Humusklos verschmutzen kein Trinkwasser, keine Seen, keine Flüsse und keine Erde, sondern produzieren ein kostbares Endprodukt. Humusklos sind gelebter Umweltschutz! Deswegen haben wir am Gelände geruchsarme Humusklos errichtet.

Um den liebevollen Umgang mit dem eigenen Körper zu fördern, wird Teilnehmenden Rausch- und Risikokompetenz vermittelt. Michael Guzei, professioneller Rausch- und Risikopädagoge, wird mit spielerischen Ansätzen das Thema Rausch reflektieren und den Weg zu verschiedensten Räuschen, wie Kreativ-Rausch, Tanzrausch oder dem Rausch der Begegnung weisen, sodass niemand rein auf Substanzräusche angewiesen ist, um bei unserem Festival ekstatisch zu feiern.

Wie kamt ihr auf die Idee das Partyzipation Festival ins Leben zu rufen?

Die Idee war Party bzw.
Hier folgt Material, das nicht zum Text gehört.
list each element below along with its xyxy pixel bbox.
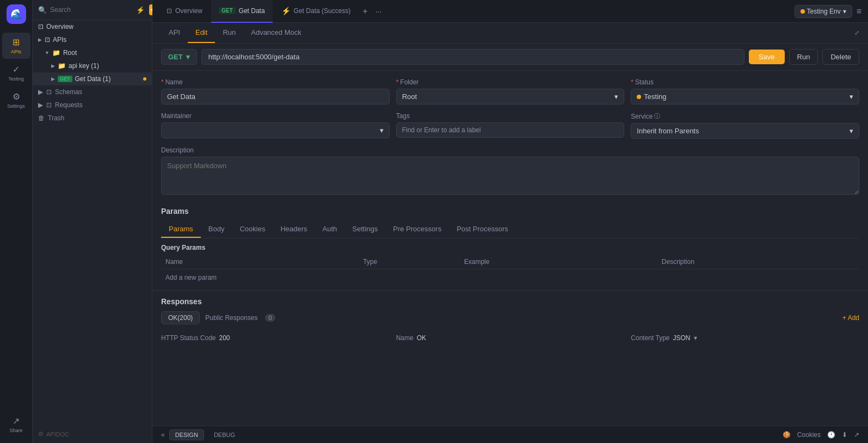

Festival und Sinn zu verbinden. Es sollt Spaß machen, aber eben auch ein Beitrag für eine bessere Zukunft sein. Vor allem sollen Menschen mit dem Selbstvertrauen aus dem Festival kommen, dass sie es selber in der Hand haben etwas zu ändern. Die erste Ausgabe, 2008, war noch sehr überschaubar, nur zwei Tage lang, chaotisch und ist mit unglaublich geringen Ressourcen und quasi ohne Budget über die Bühne gegangen. Aber seit dem ist viel passiert, wir haben viel dazugelernt, sind gewachsen und professioneller geworden. 2014 findet nun schon die sechste Ausgabe statt, sieben Tage lang und mit maximal bis zu 500 Leuten auf einmal. Aber die Grundidee ist und bleibt dieselbe.

War es einfach umzusetzen? Wie lange arbeitet ihr denn an der Organisation?

Begonnen hat die Organisation für dieses Jahr im Herbst 2013. Insgesamt hat uns das Projekt Partycipation 2014 also gut zehn Monate durch unser Leben begleitet. Gut 90 Prozent der Organisation passiert ehrenamtlich. Das heißt wir haben im Team mehrere tausend Stunden unbezahlter Arbeit in unsere Freizeit geleistet um diesen gemeinsamen Traum eines guten, schönen und ökologischen Festivals zu verwirklichen. Da gibt es natürlich schon Tage wo Mensch auch mal an seine Grenzen stößt. Außerdem ist unser Budget, gemessen an den kommerziellen Festivals, natürlich winzig. Da ist schon viel Kreativität gefragt, um vieles auch ohne Kosten auf die Beine zu stellen. Aber es macht unglaublich Spaß, wenn man sieht, was alles möglich ist, wenn eine Gruppe von Leuten ein gemeinsames Ziel verfolgt und alle das einbringen was sie gut können.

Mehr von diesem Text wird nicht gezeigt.